In which lines of the data does the string "оборудование" appear? Copy every one.

**RECORDED INFORMATION**
Start of Block
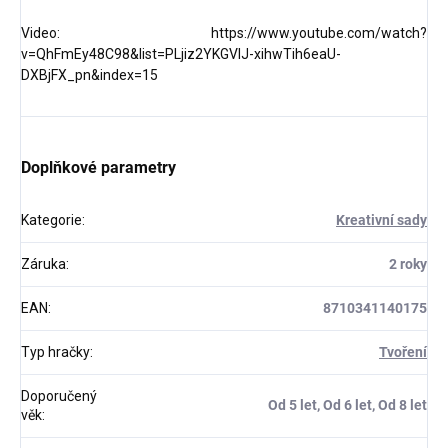
Video: https://www.youtube.com/watch?
v=QhFmEy48C98&list=PLjiz2YKGVIJ-xihwTih6eaU-
DXBjFX_pn&index=15
Doplňkové parametry
Kategorie
:
Kreativní sady
Záruka
:
2 roky
EAN
:
8710341140175
Typ hračky
:
Tvoření
Doporučený
Od 5 let, Od 6 let, Od 8 let
věk
:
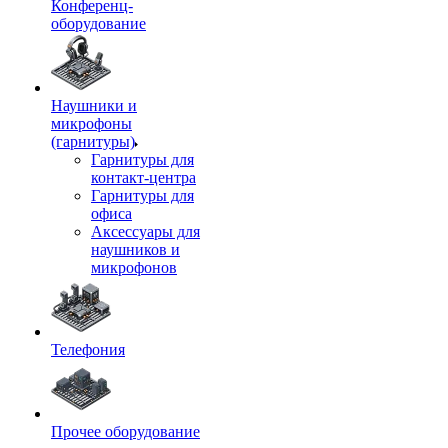
Конференц-
оборудование
Наушники и
микрофоны
(гарнитуры)
Гарнитуры для
контакт-центра
Гарнитуры для
офиса
Аксессуары для
наушников и
микрофонов
Телефония
Прочее оборудование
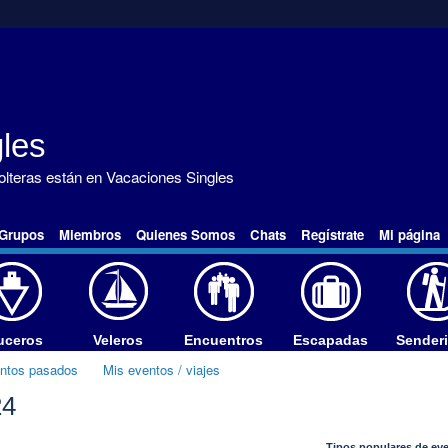
les
solteras están en Vacaciones Singles
Grupos
Miembros
Quienes Somos
Chats
Regístrate
Mi página
uceros
Veleros
Encuentros
Escapadas
Sender
entos pasados
Mis eventos / viajes
24
Tipos populares de ev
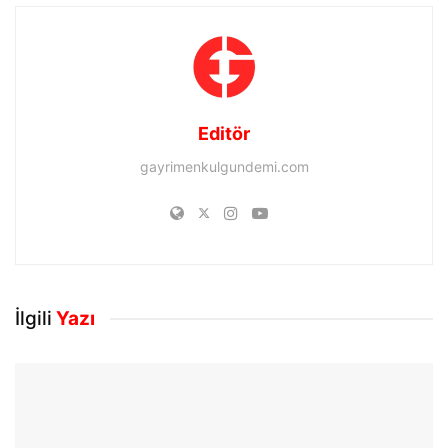
Editör
gayrimenkulgundemi.com
İlgili
Yazı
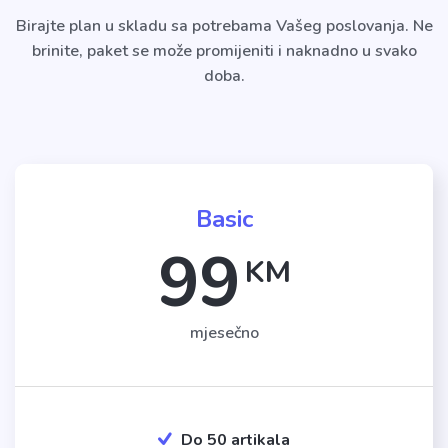
Birajte plan u skladu sa potrebama Vašeg poslovanja. Ne
brinite, paket se može promijeniti i naknadno u svako
doba.
Basic
99
KM
mjesečno
Do 50 artikala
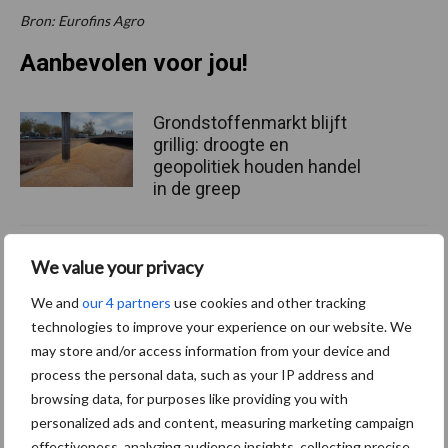
Bron: Eurofins Agro
Aanbevolen voor jou!
Grondstoffenmarkt blijft
grillig: droogte en
geopolitiek houden handel
in de greep
De speenhuid: een vaak
We value your privacy
onderschatte risicofactor
voor mastitis
We and
our 4 partners
use cookies and other tracking
technologies to improve your experience on our website. We
may store and/or access information from your device and
process the personal data, such as your IP address and
ForFarmers ziet volume en
browsing data, for purposes like providing you with
marktaandeel groeien in
personalized ads and content, measuring marketing campaign
krimpende Nederlandse
effectiveness, analyzing audience insights, collecting precise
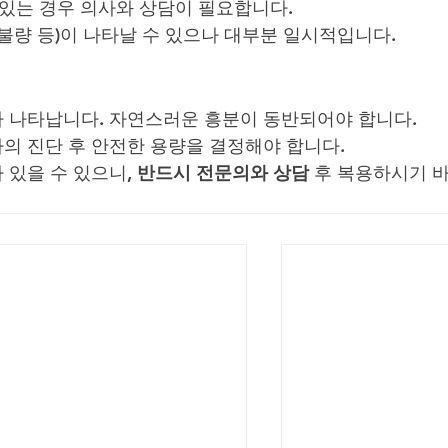
가 있는 경우 의사와 상담이 필요합니다.
화불량 등)이 나타날 수 있으나 대부분 일시적입니다.
가 나타납니다. 자연스러운 흥분이 동반되어야 합니다.
사의 진단 후 안전한 용량을 결정해야 합니다.
있을 수 있으니, 
반드시 전문의와 상담
 후 복용하시기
End of Block
**SOLUTION FOR THIS PROBLEM**
оборудование
Прочее оборудование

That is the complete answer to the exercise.